Sarkozy’s Law ?

Via Yahoo News …

While I applaud any attempt to reduce instances of "happy slapping", as the article points out the drafted law as reported would seem to have an undue chilling effect on the range of types of transparency available in the digital era.

From what I know of Nicolas Sarkozy, he is a tough and authoritarian personality who is itching to place his mark on France..  I realize that France is changing significantly from the society it was say twenty years ago, but I can’t help but feel that if elected he and France will come to real loggerheads at some point in the medium-term future.

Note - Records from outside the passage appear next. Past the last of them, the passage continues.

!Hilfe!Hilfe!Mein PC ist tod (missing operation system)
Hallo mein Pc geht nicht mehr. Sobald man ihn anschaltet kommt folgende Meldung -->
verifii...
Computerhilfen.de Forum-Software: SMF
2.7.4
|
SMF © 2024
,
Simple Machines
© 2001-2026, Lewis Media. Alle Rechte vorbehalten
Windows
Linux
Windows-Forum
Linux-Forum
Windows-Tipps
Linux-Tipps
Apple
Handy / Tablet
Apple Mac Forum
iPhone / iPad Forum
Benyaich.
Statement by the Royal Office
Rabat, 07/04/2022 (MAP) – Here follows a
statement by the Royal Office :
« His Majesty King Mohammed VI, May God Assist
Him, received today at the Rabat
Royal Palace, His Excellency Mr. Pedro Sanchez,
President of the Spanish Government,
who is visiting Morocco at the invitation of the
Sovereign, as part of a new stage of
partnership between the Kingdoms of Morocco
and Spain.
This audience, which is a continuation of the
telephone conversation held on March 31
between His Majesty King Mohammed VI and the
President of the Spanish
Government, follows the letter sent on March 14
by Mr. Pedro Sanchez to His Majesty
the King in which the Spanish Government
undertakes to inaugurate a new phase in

France bans citizen journalists from reporting violence
Peter Sayer, IDG News Service - MacCentral Tue Mar 6, 11:27 AM ET

The French Constitutional Council has approved a law that criminalizes the filming or broadcasting of acts of violence by people other than professional journalists. The law could lead to the imprisonment of eyewitnesses who film acts of police violence, or operators of Web sites publishing the images, one French civil liberties group warned on Tuesday.

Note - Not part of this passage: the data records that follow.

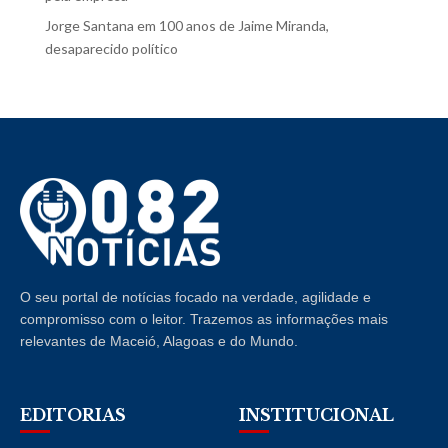
Jorge Santana
em
100 anos de Jaime Miranda,
desaparecido político
O seu portal de notícias focado na verdade, agilidade e
compromisso com o leitor. Trazemos as informações mais
relevantes de Maceió, Alagoas e do Mundo.
EDITORIAS
INSTITUCIONAL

The council chose an unfortunate anniversary to publish its decision approving the law, which came exactly 16 years after Los Angeles police officers beating Rodney King were filmed by amateur videographer George Holliday on the night of March 3, 1991. The officers’ acquittal at the end on April 29, 1992 sparked riots in Los Angeles.

If Holliday were to film a similar scene of violence in France today, he could end up in prison as a result of the new law, said Pascal Cohet, a spokesman for French online civil liberties group Odebi. And anyone publishing such images could face up to five years in prison and a fine of €75,000 (US$98,537), potentially a harsher sentence than that for committing the violent act.

Senators and members of the National Assembly had asked the council to rule on the constitutionality of six articles of the Law relating to the prevention of delinquency. The articles dealt with information sharing by social workers, and reduced sentences for minors. The council recommended one minor change, to reconcile conflicting amendments voted in parliament. The law, proposed by Minister of the Interior Nicolas Sarkozy, is intended to clamp down on a wide range of public order offenses.

During parliamentary debate of the law, government representatives said the offense of filming or distributing films of acts of violence targets the practice of “happy slapping,” in which a violent attack is filmed by an accomplice, typically with a camera phone, for the amusement of the attacker’s friends.

The broad drafting of the law so as to criminalize the activities of citizen journalists unrelated to the perpetrators of violent acts is no accident, but rather a deliberate decision by the authorities, said Cohet. He is concerned that the law, and others still being debated, will lead to the creation of a parallel judicial system controlling the publication of information on the Internet.